LA County taxpayers should be pissed at their Board of Supervisors.
Misquote AKA PoliticalMalfunction says
Pissed about this and forty-thousand other foolish things. Like using citizens’ tax money to provide legal assistance for illegals. That rotten clown show thinks the constitution is a suicide pact. But then so do most municipal, county and state governments in the sovereign country of Mexifornia. Keeping my passport in hand.
I know, racist, racist, yada, yada……………….Just sad to lose my wonderful country. Yeah, yeah, I love you too.
Tim Scott says
You keep talking about “losing your country.” Where did you last see it? Last time I looked my country hadn’t moved in decades and was right where it was supposed to be.
Misquote AKA PoliticalPollution says
“Where did you last see it?”. LMAO. You’re my hero. I love arguing with your reason and humor.
Anyway, I just poorly expressed my nationalistic “pointy-hood” nostalgia for our country when I, and dirt, were young. Culture. Courtesy. Common sense and common cause. A brotherhood of nation united against external threats. Citizenship was cherished and earned. Our educational system was envied. Immigrants cared about their new country. Nobody defecated on our tennis courts.
That’s the country I haven’t seen in a while.

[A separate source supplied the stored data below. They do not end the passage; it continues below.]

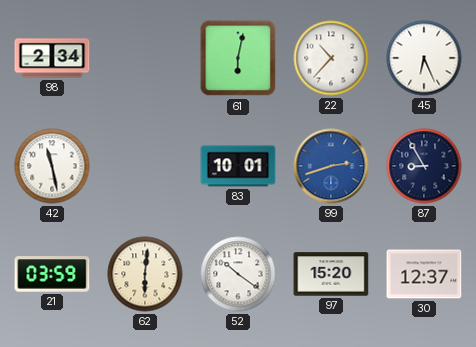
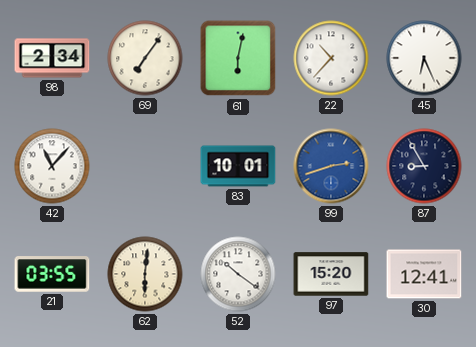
69: none -> 7:06
42: 11:28 -> 11:07
21: 03:59 -> 03:55
30: 12:37 -> 12:41
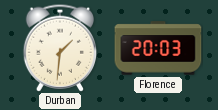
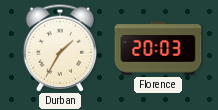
Durban: 1:31 -> 1:35
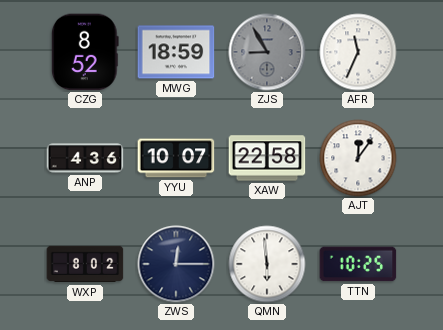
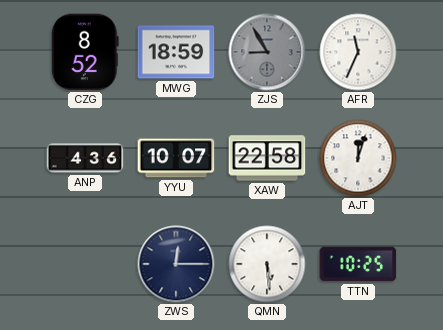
AJT: 12:06 -> 12:03
WXP: 8:02 -> none
QMN: 5:59 -> 5:29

There was plenty ugly too, but there was no 24-hour news cycle and I miss that more innocent time. When serious female journalists didn’t dress like hookers (but weather ladies are OK). When we controlled who came into our country. When MSNBC masqueraded as real journalism (except Lockup Extended Stay OK).
Just ranting
Best. Soon
I keep changing my screen name cause I’m schizophrenic.
Just Wondering says
I believe the board is doing something right for a change. I, and no one else, wants to ever see another Gabriel Fernandez tragedy. It is better for the social workers to be more cautious than not.